Take, for example, the Brazilian Supreme Court panel that unanimously upheld the decision of one of its judges to shut down Elon Musk’s X over alleged concerns about “disinformation.”

We must assume that the Democratic presidential candidate who once promised to ban guns via executive order agrees with Judge de Moraes’ decision to shut down the social media platform for refusing to comply with state-imposed censorship demands.

The Associated Press reports that the Brazilian Supreme Court’s decision “undermines efforts by Musk and his supporters to portray Judge Alexandre de Moraes as a renegade authoritarian bent on censoring political speech in Brazil.”

Really? Because it seems to me that a state shutting down a popular social media site qualifies as a ban on political speech, whether one person or an entire government is responsible.

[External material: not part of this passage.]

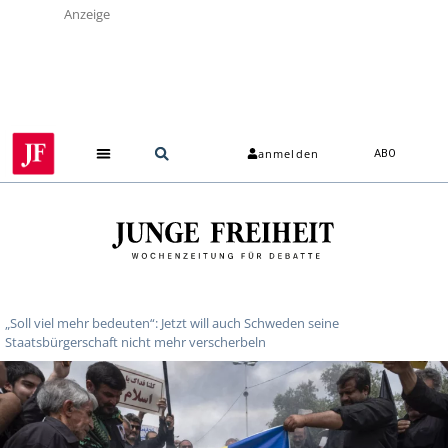
Anzeige
anmelden
ABO
„Soll viel mehr bedeuten“: Jetzt will auch Schweden seine
Staatsbürgerschaft nicht mehr verscherbeln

And make no mistake, it’s politically motivated. “Just because a guy has a lot of money doesn’t mean he can disrespect it (the country),” argued Brazilian President Luiz Inacio Lula da Silva.

Well, the constitution of this South American country, like ours, apparently protects freedom of speech — making no distinction between poor and rich: “All censorship of a political, ideological and artistic nature is prohibited.”

It is clear that Brazil takes this matter extremely seriously, because in my translated copy this sub-clause appears in Chapter V, Article 220, i.e. on page 148.

But suppose Judge de Moraes is no renegade but merely a typical Brazilian autocrat. Similarly, Mr. Musk is not just another billionaire but a tech CEO who generally considers free speech to be a neutral principle.

I think the best evidence to support this claim is the fact that while Brazil has blocked Mr Musk’s website, Musk allows the far-left president to have an account on X with 9 million followers.

In Europe, freedom of speech is also supposedly protected by the constitution. Well, the law depends on “national security,” “territorial disorder,” “crime,” “health,” and other highly influenceable issues that ultimately allow police officers in the UK and Germany to show up at your door and throw you in jail for offensive posts.

As Justice Antonin Scalia once observed, “Every banana republic has a Bill of Rights.” The question is: How close are we to becoming one?

The answer is disturbingly close.

Meta CEO Mark Zuckerberg recently admitted that senior Biden administration officials “repeatedly pressured” Facebook to “censor” Covid-related content, including “humor and satire,” during the pandemic. Mr. Zuckerberg has vowed to never allow his company to be manipulated again. Sorry if we don’t take his word for it.

Tech companies enjoy unfettered rights of free association and are free to detain or remove anyone from their platform as they please. Before Mr. Musk bought Twitter, now known as X, modern leftists celebrated the independence of social media platforms. “If you don’t like it, start your own Twitter,” they said.

Fine. It’s when corporations, which often spend tens of millions of dollars a year in Washington rent-seeking and lobbying for favorable regulations, take marching orders from state officials and giant federal bureaucracies about acceptable speech that we have a big problem.

If presidential candidates truly cared about “democracy,” they would advocate for anti-cronyism laws and prohibit government officials from interfering with or pressuring free speech over private speech.

But many Americans these days no longer see free speech as a neutral, liberal virtue worth defending. The most important of these, it seems, is the Democratic presidential candidate.